1Division of Engineering and Applied Sciences, Harvard University, USA
2Department of Earth and Planetary Sciences, Harvard University, USA
3Harvard-Smithsonian Center for Astrophysics, USA
4School of Earth and Atmospheric Sciences, Georgia Institute of Technology, USA
5Laboratory for Atmospheres, NASA Goddard Space Flight Center, USA
Abstract. The effect of aqueous versus crystalline sulfate-nitrate-ammonium tropospheric particles on global aerosol direct radiative forcing is assessed. A global three-dimensional chemical transport model predicts sulfate, nitrate, and ammonium aerosol mass. An aerosol thermodynamics model is called twice, once for the upper side (US) and once for lower side (LS) of the hysteresis loop of particle phase. On the LS, the sulfate mass budget is 40% solid ammonium sulfate, 12% letovicite, 11% ammonium bisulfate, and 37% aqueous. The LS nitrate mass budget is 26% solid ammonium nitrate, 7% aqueous, and 67% gas-phase nitric acid release due to increased volatility upon crystallization. The LS ammonium budget is 45% solid ammonium sulfate, 10% letovicite, 6% ammonium bisulfate, 4% ammonium nitrate, 7% ammonia release due to increased volatility, and 28% aqueous.
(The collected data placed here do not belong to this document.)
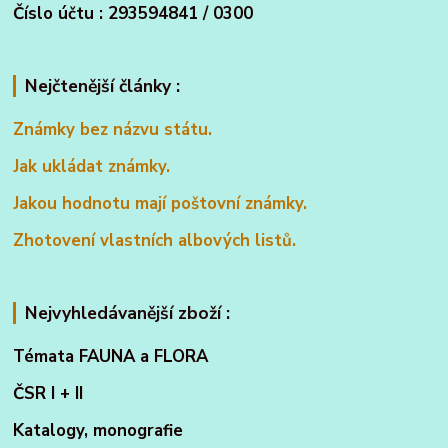
Číslo účtu : 293594841 / 0300
Nejčtenější články :
Známky bez názvu státu.
Jak ukládat známky.
Jakou hodnotu mají poštovní známky.
Zhotovení vlastních albových listů.
Nejvyhledávanější zboží :
Témata FAUNA a FLORA
ČSR I + II
Katalogy, monografie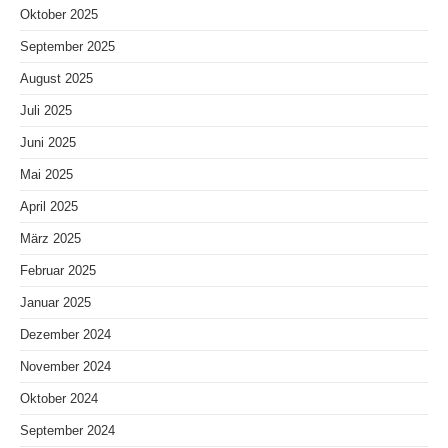
Oktober 2025
September 2025
August 2025
Juli 2025
Juni 2025
Mai 2025
April 2025
März 2025
Februar 2025
Januar 2025
Dezember 2024
November 2024
Oktober 2024
September 2024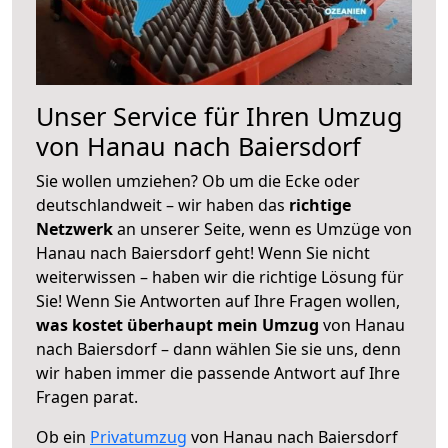
Unser Service für Ihren Umzug
von Hanau nach Baiersdorf
Sie wollen umziehen? Ob um die Ecke oder
deutschlandweit – wir haben das
richtige
Netzwerk
an unserer Seite, wenn es Umzüge von
Hanau nach Baiersdorf geht! Wenn Sie nicht
weiterwissen – haben wir die richtige Lösung für
Sie! Wenn Sie Antworten auf Ihre Fragen wollen,
was kostet überhaupt mein Umzug
von Hanau
nach Baiersdorf – dann wählen Sie sie uns, denn
wir haben immer die passende Antwort auf Ihre
Fragen parat.
Ob ein
Privatumzug
von Hanau nach Baiersdorf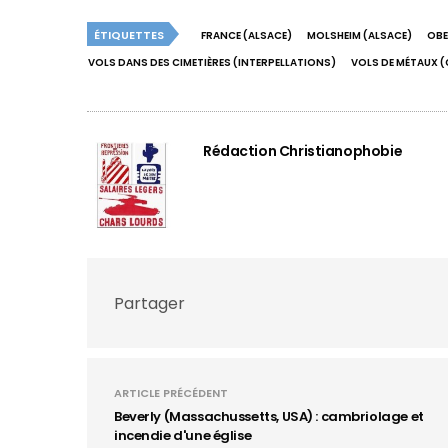
ÉTIQUETTES
FRANCE (ALSACE)
MOLSHEIM (ALSACE)
OBE
VOLS DANS DES CIMETIÈRES (INTERPELLATIONS)
VOLS DE MÉTAUX (
Rédaction Christianophobie
Partager
ARTICLE PRÉCÉDENT
Beverly (Massachussetts, USA) : cambriolage et
incendie d'une église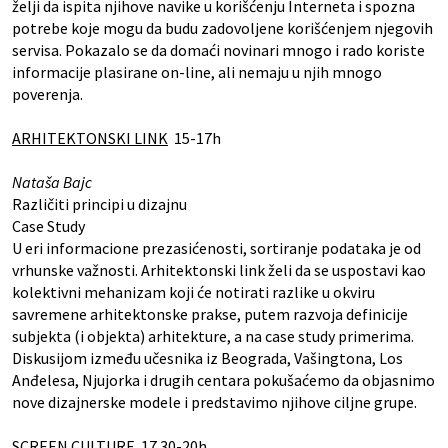
želji da ispita njihove navike u korišćenju Interneta i spozna
potrebe koje mogu da budu zadovoljene korišćenjem njegovih
servisa. Pokazalo se da domaći novinari mnogo i rado koriste
informacije plasirane on-line, ali nemaju u njih mnogo
poverenja.
ARHITEKTONSKI LINK
15-17h
Nataša Bajc
Različiti principi u dizajnu
Case Study
U eri informacione prezasićenosti, sortiranje podataka je od
vrhunske važnosti. Arhitektonski link želi da se uspostavi kao
kolektivni mehanizam koji će notirati razlike u okviru
savremene arhitektonske prakse, putem razvoja definicije
subjekta (i objekta) arhitekture, a na case study primerima.
Diskusijom između učesnika iz Beograda, Vašingtona, Los
Anđelesa, Njujorka i drugih centara pokušaćemo da objasnimo
nove dizajnerske modele i predstavimo njihove ciljne grupe.
SCREEN CULTURE
17.30-20h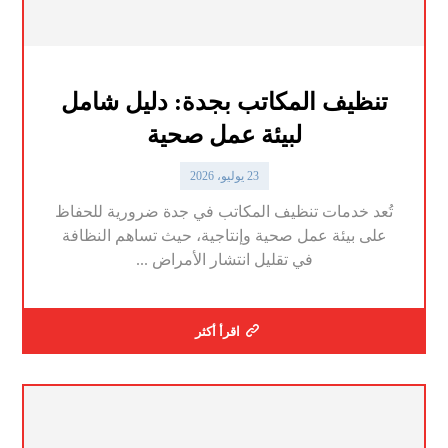
تنظيف المكاتب بجدة: دليل شامل
لبيئة عمل صحية
23 يوليو، 2026
تُعد خدمات تنظيف المكاتب في جدة ضرورية للحفاظ
على بيئة عمل صحية وإنتاجية، حيث تساهم النظافة
في تقليل انتشار الأمراض ...
اقرأ أكثر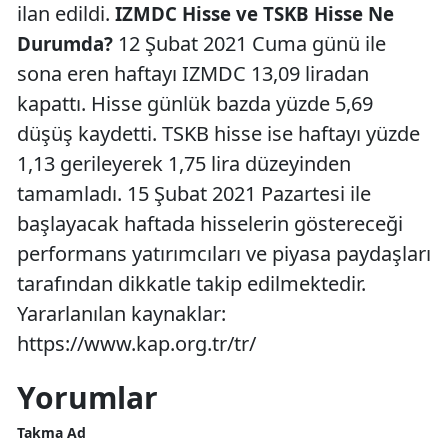
ilan edildi.
IZMDC Hisse ve TSKB Hisse Ne
12 Şubat 2021 Cuma günü ile
Durumda?
sona eren haftayı IZMDC 13,09 liradan
kapattı. Hisse günlük bazda yüzde 5,69
düşüş kaydetti. TSKB hisse ise haftayı yüzde
1,13 gerileyerek 1,75 lira düzeyinden
tamamladı. 15 Şubat 2021 Pazartesi ile
başlayacak haftada hisselerin göstereceği
performans yatırımcıları ve piyasa paydaşları
tarafından dikkatle takip edilmektedir.
Yararlanılan kaynaklar:
https://www.kap.org.tr/tr/
Yorumlar
Takma Ad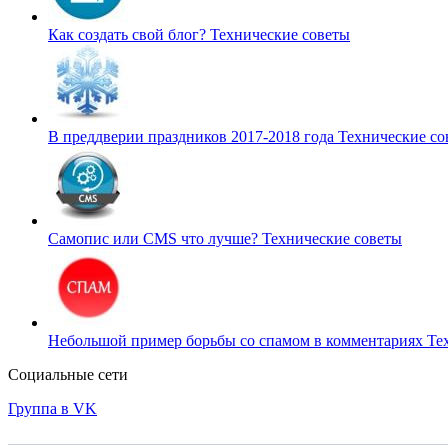
Как создать свой блог?
Технические советы
В преддверии праздников 2017-2018 года
Технические со
Самопис или CMS что лучше?
Технические советы
Небольшой пример борьбы со спамом в комментариях
Те
Социальные сети
Группа в VK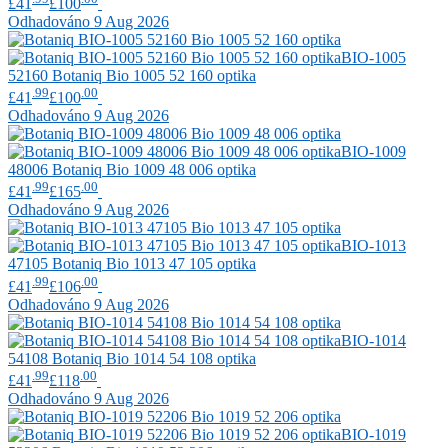
£41
£100
Odhadováno 9 Aug 2026
BIO-1005
52160
Botaniq
Bio 1005 52 160 optika
.99
.00
£41
£100
Odhadováno 9 Aug 2026
BIO-1009
48006
Botaniq
Bio 1009 48 006 optika
.99
.00
£41
£165
Odhadováno 9 Aug 2026
BIO-1013
47105
Botaniq
Bio 1013 47 105 optika
.99
.00
£41
£106
Odhadováno 9 Aug 2026
BIO-1014
54108
Botaniq
Bio 1014 54 108 optika
.99
.00
£41
£118
Odhadováno 9 Aug 2026
BIO-1019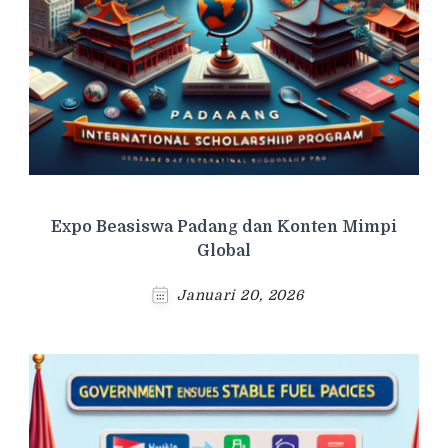
Expo Beasiswa Padang dan Konten Mimpi
Global
Januari 20, 2026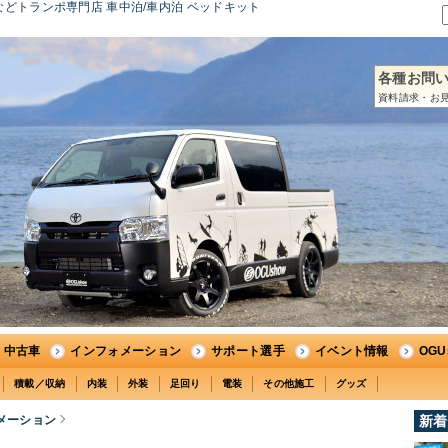
どトランポ専門店 車中泊/車内泊 ベッドキット
各種お問
資料請求・お見
中古車
インフォメーション
サポート選手
イベント情報
OG
積載／収納
内装
外装
足回り
電装
その他施工
グッズ
ォメーション
新着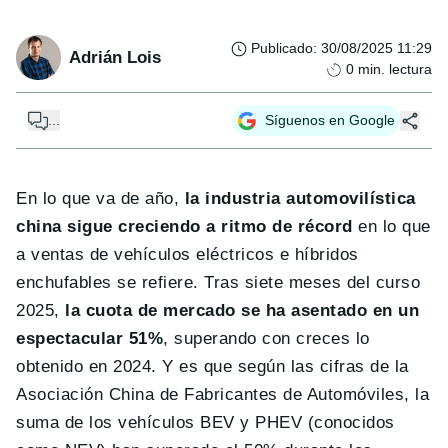
Publicado
:
30/08/2025 11:29
Adrián Lois
0
min. lectura
...
Síguenos en Google
En lo que va de año,
la industria automovilística
china sigue creciendo a ritmo de récord
en lo que
a ventas de vehículos eléctricos e híbridos
enchufables se refiere. Tras siete meses del curso
2025,
la cuota de mercado se ha asentado en un
espectacular 51%
, superando con creces lo
obtenido en 2024. Y es que según las cifras de la
Asociación China de Fabricantes de Automóviles, la
suma de los vehículos BEV y PHEV (conocidos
LS aerosol water mass partitions as 22% effloresced to the gas-phase and 78% remaining as aerosol mass. The predicted US/LS global fields of aerosol mass are employed in a Mie scattering model to generate global US/LS aerosol optical properties, including scattering efficiency, single scattering albedo, and asymmetry parameter. Global annual average LS optical depth and mass scattering efficiency are, respectively, 0.023 and 10.7 m2 (g SO42−)−1, which compare to US values of 0.030 and 13.9 m2 (g SO42−)−1. Radiative transport is computed, first for a base case having no aerosol and then for the two global fields corresponding to the US and LS of the hysteresis loop. Regional, global, seasonal, and annual averages of top-of-the-atmosphere aerosol radiative forcing on the LS and US (FL and FU, respectively, in W m2−) are calculated. Including both anthropogenic and natural emissions, we obtain global annual averages of FL = −0.750, FU = −0.930, and ΔFU,L = 24% for full sky calculations without clouds and FL = −0.485, FU = −0.605, and ΔFU,L = 25% when clouds are included. Regionally, ΔFU,L = 48% over the USA, 55% over Europe, and 34% over East Asia. Seasonally, ΔFU,L varies from 18% in DJF to 75% in SON over the USA. The global annual average contribution from anthropogenic aerosol is FL = −0.314 and FU = −0.404, which yield normalized direct radiative forcings (G) of GL = −205 W (g SO42−)−1 and GU = −264 W (g SO42−)−1.